>>>>

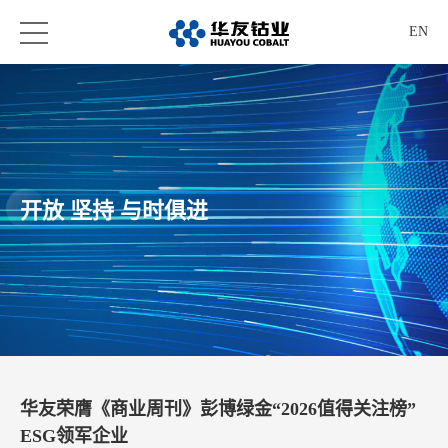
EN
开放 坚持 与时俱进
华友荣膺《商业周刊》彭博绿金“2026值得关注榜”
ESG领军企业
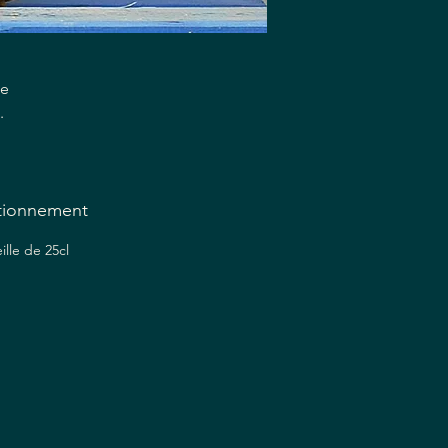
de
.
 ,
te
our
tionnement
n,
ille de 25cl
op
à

<<<<
>>>>

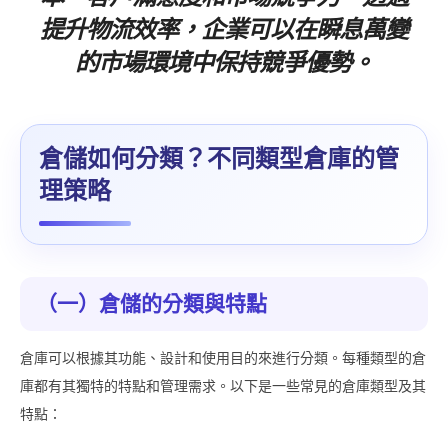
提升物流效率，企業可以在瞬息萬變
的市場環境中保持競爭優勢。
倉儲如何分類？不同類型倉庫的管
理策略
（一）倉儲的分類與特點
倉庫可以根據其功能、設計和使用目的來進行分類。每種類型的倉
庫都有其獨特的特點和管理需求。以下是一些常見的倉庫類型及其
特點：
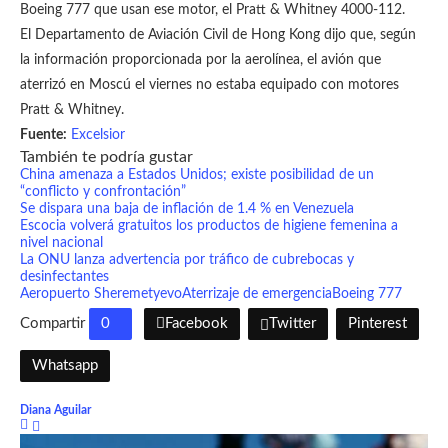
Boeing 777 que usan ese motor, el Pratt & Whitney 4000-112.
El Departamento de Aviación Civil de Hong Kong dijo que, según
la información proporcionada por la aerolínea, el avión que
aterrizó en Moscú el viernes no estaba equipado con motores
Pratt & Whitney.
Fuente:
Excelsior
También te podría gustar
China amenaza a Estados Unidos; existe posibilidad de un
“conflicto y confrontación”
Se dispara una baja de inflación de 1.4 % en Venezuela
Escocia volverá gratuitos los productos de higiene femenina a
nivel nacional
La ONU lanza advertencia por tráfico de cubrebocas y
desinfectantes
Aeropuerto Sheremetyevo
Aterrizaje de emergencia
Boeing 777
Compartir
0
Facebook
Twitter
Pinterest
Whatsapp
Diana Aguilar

<<<<

For the string "Whitney", find every line of the material that contains it, and copy each one.

Boeing 777 que usan ese motor, el Pratt & Whitney 4000-112.
Pratt & Whitney.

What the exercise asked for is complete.